Collected data:
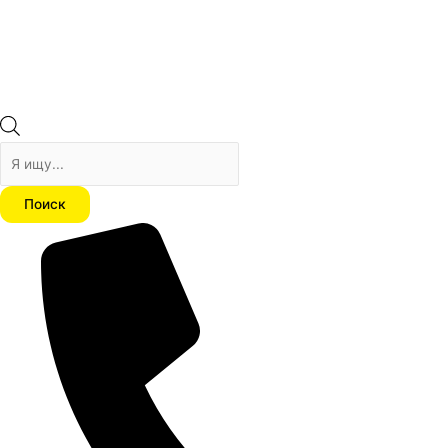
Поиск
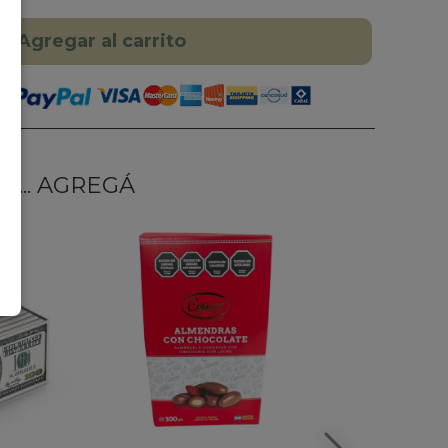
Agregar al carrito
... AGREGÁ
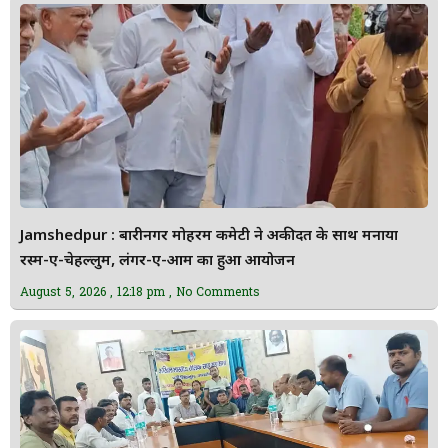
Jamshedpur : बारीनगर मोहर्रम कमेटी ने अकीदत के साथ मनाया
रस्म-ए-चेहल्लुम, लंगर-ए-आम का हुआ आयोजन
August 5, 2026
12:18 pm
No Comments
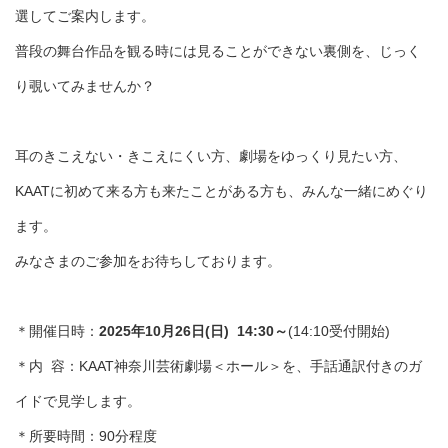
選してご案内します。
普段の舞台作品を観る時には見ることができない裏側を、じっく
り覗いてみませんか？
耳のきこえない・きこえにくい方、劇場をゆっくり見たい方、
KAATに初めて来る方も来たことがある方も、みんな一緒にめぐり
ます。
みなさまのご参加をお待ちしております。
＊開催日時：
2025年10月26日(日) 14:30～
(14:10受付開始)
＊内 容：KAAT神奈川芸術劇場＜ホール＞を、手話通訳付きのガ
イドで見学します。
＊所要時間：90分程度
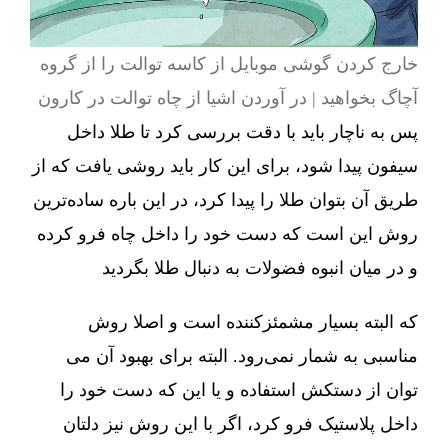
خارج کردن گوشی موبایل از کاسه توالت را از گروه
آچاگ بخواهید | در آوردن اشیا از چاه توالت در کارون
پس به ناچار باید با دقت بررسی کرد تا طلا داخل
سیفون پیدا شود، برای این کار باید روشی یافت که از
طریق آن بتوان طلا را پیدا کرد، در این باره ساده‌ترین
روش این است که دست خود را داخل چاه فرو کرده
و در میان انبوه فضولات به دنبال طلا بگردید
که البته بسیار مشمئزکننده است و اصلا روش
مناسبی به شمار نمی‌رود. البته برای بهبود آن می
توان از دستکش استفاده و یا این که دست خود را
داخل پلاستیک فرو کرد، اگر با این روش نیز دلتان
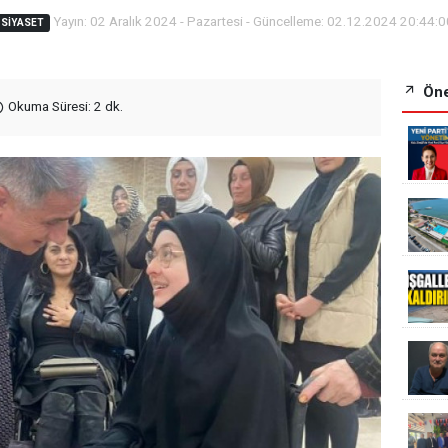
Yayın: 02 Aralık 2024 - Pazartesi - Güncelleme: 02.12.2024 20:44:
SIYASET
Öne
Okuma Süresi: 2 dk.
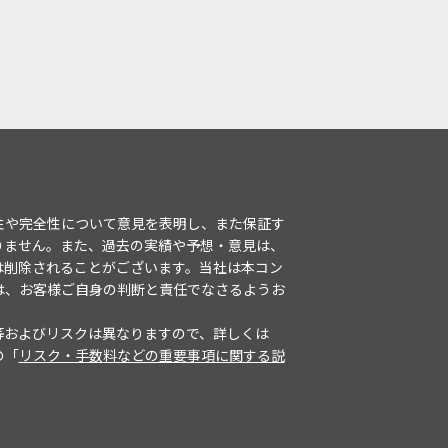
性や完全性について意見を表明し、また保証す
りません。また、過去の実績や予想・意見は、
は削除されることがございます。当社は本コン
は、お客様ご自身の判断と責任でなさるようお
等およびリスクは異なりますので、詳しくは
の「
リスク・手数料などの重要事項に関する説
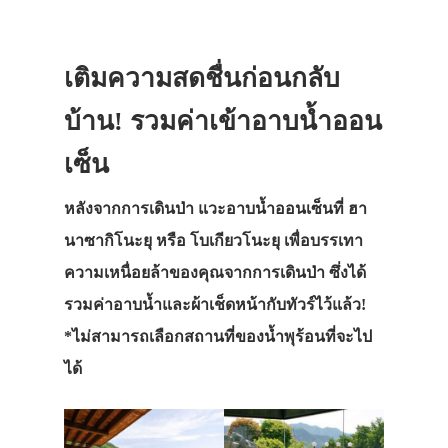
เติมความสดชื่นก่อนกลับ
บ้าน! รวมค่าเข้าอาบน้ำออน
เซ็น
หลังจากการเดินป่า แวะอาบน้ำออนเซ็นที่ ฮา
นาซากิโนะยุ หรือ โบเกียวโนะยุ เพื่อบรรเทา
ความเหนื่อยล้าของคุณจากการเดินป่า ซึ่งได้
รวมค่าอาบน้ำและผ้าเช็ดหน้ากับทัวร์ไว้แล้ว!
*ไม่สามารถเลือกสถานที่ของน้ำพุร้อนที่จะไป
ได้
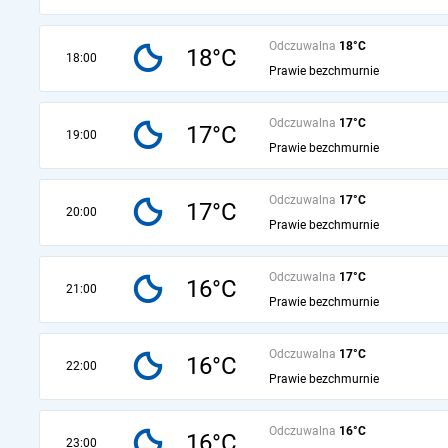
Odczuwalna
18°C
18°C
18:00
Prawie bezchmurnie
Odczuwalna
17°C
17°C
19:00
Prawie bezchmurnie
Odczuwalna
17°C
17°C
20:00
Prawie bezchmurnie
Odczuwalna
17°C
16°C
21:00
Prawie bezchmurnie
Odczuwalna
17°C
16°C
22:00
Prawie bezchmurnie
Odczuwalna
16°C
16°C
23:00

## EXERCISE INSTRUCTIONS
The records above are to be transcribed exactly, with every picture left out.

## EXERCISE ANSWER
Поиск
Agregar al carrito
... AGREGÁ
Jamshedpur : बारीनगर मोहर्रम कमेटी ने अकीदत के साथ मनाया
रस्म-ए-चेहल्लुम, लंगर-ए-आम का हुआ आयोजन
August 5, 2026
12:18 pm
No Comments
選してご案内します。
普段の舞台作品を観る時には見ることができない裏側を、じっく
り覗いてみませんか？
耳のきこえない・きこえにくい方、劇場をゆっくり見たい方、
KAATに初めて来る方も来たことがある方も、みんな一緒にめぐり
ます。
みなさまのご参加をお待ちしております。
＊開催日時：
2025年10月26日(日) 14:30～
(14:10受付開始)
＊内 容：KAAT神奈川芸術劇場＜ホール＞を、手話通訳付きのガ
イドで見学します。
＊所要時間：90分程度
خارج کردن گوشی موبایل از کاسه توالت را از گروه
آچاگ بخواهید | در آوردن اشیا از چاه توالت در کارون
پس به ناچار باید با دقت بررسی کرد تا طلا داخل
سیفون پیدا شود، برای این کار باید روشی یافت که از
طریق آن بتوان طلا را پیدا کرد، در این باره ساده‌ترین
روش این است که دست خود را داخل چاه فرو کرده
و در میان انبوه فضولات به دنبال طلا بگردید
که البته بسیار مشمئزکننده است و اصلا روش
مناسبی به شمار نمی‌رود. البته برای بهبود آن می
توان از دستکش استفاده و یا این که دست خود را
داخل پلاستیک فرو کرد، اگر با این روش نیز دلتان
Yayın: 02 Aralık 2024 - Pazartesi - Güncelleme: 02.12.2024 20:44:
SIYASET
Öne
Okuma Süresi: 2 dk.
性や完全性について意見を表明し、また保証す
りません。また、過去の実績や予想・意見は、
は削除されることがございます。当社は本コン
は、お客様ご自身の判断と責任でなさるようお
等およびリスクは異なりますので、詳しくは
の「
リスク・手数料などの重要事項に関する説
เติมความสดชื่นก่อนกลับ
บ้าน! รวมค่าเข้าอาบน้ำออน
เซ็น
หลังจากการเดินป่า แวะอาบน้ำออนเซ็นที่ ฮา
นาซากิโนะยุ หรือ โบเกียวโนะยุ เพื่อบรรเทา
ความเหนื่อยล้าของคุณจากการเดินป่า ซึ่งได้
รวมค่าอาบน้ำและผ้าเช็ดหน้ากับทัวร์ไว้แล้ว!
*ไม่สามารถเลือกสถานที่ของน้ำพุร้อนที่จะไป
ได้
Odczuwalna
18°C
18°C
18:00
Prawie bezchmurnie
Odczuwalna
17°C
17°C
19:00
Prawie bezchmurnie
Odczuwalna
17°C
17°C
20:00
Prawie bezchmurnie
Odczuwalna
17°C
16°C
21:00
Prawie bezchmurnie
Odczuwalna
17°C
16°C
22:00
Prawie bezchmurnie
Odczuwalna
16°C
16°C
23:00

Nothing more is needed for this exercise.